Look below for the line containing "(https://www.arno-schidlowski.de)" and the line containing "Commande instantanée"; repeat exactly those two lines and all lines between them, and nothing else.

(Stored data entries)
▶
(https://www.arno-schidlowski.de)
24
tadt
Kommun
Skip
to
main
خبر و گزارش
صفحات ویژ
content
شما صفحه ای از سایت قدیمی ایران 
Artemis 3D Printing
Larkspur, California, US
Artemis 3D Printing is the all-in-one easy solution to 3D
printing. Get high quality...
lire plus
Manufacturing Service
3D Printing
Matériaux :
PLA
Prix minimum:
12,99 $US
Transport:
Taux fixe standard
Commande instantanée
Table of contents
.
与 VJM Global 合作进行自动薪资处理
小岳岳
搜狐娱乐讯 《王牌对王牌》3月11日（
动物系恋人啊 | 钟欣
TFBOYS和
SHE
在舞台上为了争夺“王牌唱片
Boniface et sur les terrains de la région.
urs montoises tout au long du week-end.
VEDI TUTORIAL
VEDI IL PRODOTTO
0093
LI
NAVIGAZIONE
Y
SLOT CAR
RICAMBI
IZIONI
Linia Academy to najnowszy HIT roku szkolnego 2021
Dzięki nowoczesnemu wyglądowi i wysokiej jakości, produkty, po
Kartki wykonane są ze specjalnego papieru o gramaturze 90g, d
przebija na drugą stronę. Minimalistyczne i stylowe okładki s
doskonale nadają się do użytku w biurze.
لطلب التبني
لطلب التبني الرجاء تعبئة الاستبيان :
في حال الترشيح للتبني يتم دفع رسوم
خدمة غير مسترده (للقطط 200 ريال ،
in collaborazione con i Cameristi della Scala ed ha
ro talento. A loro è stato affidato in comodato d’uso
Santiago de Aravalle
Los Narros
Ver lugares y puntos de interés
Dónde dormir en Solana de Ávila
◀
▶
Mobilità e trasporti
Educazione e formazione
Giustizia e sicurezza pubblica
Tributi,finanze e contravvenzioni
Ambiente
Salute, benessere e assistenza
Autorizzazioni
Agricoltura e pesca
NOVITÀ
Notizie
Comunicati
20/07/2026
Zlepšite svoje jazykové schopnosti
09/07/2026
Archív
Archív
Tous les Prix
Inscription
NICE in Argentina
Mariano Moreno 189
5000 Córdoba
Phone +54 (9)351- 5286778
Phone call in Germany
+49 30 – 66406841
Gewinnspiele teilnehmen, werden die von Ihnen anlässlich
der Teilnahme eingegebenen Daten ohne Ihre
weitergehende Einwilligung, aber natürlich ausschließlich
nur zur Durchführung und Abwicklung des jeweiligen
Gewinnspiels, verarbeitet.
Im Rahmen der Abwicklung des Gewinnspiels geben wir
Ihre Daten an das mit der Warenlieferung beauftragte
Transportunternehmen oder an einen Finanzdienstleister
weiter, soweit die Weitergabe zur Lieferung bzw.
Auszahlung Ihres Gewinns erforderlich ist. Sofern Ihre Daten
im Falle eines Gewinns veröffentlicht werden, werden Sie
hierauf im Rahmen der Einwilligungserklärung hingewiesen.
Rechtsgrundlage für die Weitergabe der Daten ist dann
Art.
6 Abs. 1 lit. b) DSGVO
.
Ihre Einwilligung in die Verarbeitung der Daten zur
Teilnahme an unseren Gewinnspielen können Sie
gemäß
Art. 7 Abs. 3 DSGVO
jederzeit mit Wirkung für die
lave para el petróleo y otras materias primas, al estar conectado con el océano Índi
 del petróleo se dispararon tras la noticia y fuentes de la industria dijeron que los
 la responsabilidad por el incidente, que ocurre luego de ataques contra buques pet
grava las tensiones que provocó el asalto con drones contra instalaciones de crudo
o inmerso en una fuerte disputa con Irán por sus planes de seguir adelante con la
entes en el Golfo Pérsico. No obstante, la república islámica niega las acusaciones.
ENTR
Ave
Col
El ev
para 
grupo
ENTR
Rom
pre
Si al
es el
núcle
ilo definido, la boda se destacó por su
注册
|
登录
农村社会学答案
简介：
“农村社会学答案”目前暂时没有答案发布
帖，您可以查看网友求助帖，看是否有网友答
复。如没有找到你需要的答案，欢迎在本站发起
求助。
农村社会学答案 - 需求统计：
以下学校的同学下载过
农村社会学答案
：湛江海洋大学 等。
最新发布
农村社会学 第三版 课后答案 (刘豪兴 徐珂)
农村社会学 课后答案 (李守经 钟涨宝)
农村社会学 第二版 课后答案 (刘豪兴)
◀
▶
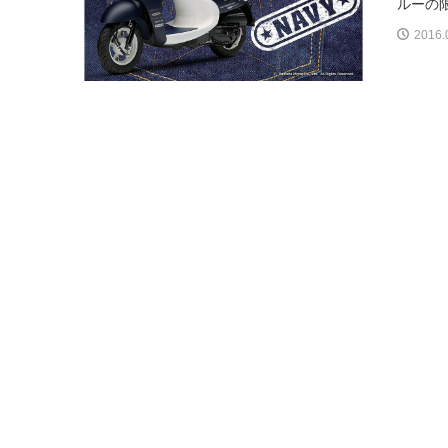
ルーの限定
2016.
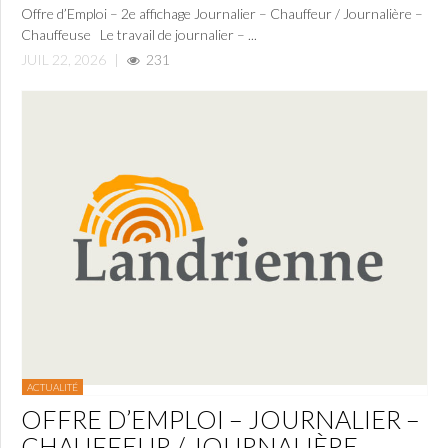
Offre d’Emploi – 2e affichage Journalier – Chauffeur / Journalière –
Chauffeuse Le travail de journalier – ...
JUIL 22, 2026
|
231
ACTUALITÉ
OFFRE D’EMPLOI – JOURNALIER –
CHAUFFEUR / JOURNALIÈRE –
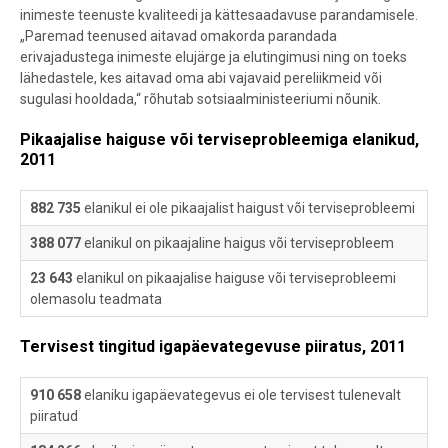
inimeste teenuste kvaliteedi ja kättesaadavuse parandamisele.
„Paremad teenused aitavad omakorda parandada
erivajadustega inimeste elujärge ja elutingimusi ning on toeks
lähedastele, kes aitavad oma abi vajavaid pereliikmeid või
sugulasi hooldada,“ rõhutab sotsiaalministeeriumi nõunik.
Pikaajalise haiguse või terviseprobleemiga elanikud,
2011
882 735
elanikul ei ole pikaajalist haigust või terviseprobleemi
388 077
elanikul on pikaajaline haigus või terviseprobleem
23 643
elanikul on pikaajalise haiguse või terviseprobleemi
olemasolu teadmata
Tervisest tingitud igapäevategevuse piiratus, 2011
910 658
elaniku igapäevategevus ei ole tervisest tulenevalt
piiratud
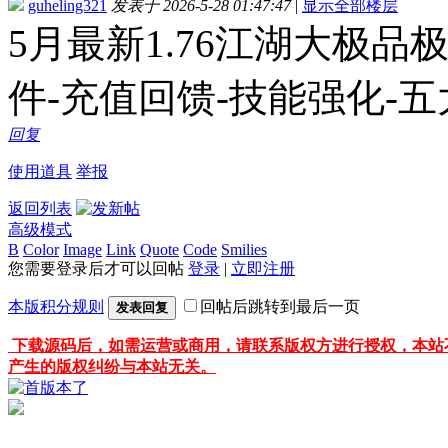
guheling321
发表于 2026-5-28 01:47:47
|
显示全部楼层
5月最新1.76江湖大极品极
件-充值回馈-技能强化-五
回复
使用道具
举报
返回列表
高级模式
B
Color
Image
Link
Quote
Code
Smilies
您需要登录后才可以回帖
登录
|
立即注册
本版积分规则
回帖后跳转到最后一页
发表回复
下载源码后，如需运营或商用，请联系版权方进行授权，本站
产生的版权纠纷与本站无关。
◀
RESPONSE:
(https://www.arno-schidlowski.de)
24
tadt
Kommun
Skip
to
main
خبر و گزارش
صفحات ویژ
content
شما صفحه ای از سایت قدیمی ایران 
Artemis 3D Printing
Larkspur, California, US
Artemis 3D Printing is the all-in-one easy solution to 3D
printing. Get high quality...
lire plus
Manufacturing Service
3D Printing
Matériaux :
PLA
Prix minimum:
12,99 $US
Transport:
Taux fixe standard
Commande instantanée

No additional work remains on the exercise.